**THE TASK**
Extract the full set of records, then give each one again exactly.
*** Block opens ***
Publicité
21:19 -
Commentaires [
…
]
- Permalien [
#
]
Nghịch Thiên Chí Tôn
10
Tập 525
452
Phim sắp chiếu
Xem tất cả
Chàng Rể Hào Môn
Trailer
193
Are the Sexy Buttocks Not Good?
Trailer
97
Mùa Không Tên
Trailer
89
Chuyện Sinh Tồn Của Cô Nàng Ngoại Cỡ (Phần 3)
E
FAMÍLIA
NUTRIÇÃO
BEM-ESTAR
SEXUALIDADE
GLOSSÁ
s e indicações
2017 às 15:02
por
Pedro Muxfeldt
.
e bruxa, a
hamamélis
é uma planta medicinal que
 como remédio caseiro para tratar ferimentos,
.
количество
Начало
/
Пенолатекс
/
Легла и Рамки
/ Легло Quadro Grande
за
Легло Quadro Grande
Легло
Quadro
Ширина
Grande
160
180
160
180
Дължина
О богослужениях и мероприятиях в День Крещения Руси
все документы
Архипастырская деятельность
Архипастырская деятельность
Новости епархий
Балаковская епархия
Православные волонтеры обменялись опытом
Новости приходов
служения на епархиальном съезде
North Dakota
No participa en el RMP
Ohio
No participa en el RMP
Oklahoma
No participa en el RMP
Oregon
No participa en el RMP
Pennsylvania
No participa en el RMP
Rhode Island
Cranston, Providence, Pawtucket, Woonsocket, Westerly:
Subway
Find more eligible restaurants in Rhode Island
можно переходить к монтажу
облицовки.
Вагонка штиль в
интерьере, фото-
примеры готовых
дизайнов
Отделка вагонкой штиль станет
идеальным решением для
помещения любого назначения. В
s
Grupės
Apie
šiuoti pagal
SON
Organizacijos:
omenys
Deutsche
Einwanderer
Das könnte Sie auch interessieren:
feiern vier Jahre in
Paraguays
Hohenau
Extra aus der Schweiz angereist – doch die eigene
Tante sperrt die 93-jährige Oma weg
*** Block closes ***
**PROBLEM SOLUTION**
Publicité
21:19 -
Commentaires [
…
]
- Permalien [
#
]
Nghịch Thiên Chí Tôn
10
Tập 525
452
Phim sắp chiếu
Xem tất cả
Chàng Rể Hào Môn
Trailer
193
Are the Sexy Buttocks Not Good?
Trailer
97
Mùa Không Tên
Trailer
89
Chuyện Sinh Tồn Của Cô Nàng Ngoại Cỡ (Phần 3)
E
FAMÍLIA
NUTRIÇÃO
BEM-ESTAR
SEXUALIDADE
GLOSSÁ
s e indicações
2017 às 15:02
por
Pedro Muxfeldt
.
e bruxa, a
hamamélis
é uma planta medicinal que
 como remédio caseiro para tratar ferimentos,
.
количество
Начало
/
Пенолатекс
/
Легла и Рамки
/ Легло Quadro Grande
за
Легло Quadro Grande
Легло
Quadro
Ширина
Grande
160
180
160
180
Дължина
О богослужениях и мероприятиях в День Крещения Руси
все документы
Архипастырская деятельность
Архипастырская деятельность
Новости епархий
Балаковская епархия
Православные волонтеры обменялись опытом
Новости приходов
служения на епархиальном съезде
North Dakota
No participa en el RMP
Ohio
No participa en el RMP
Oklahoma
No participa en el RMP
Oregon
No participa en el RMP
Pennsylvania
No participa en el RMP
Rhode Island
Cranston, Providence, Pawtucket, Woonsocket, Westerly:
Subway
Find more eligible restaurants in Rhode Island
можно переходить к монтажу
облицовки.
Вагонка штиль в
интерьере, фото-
примеры готовых
дизайнов
Отделка вагонкой штиль станет
идеальным решением для
помещения любого назначения. В
s
Grupės
Apie
šiuoti pagal
SON
Organizacijos:
omenys
Deutsche
Einwanderer
Das könnte Sie auch interessieren:
feiern vier Jahre in
Paraguays
Hohenau
Extra aus der Schweiz angereist – doch die eigene
Tante sperrt die 93-jährige Oma weg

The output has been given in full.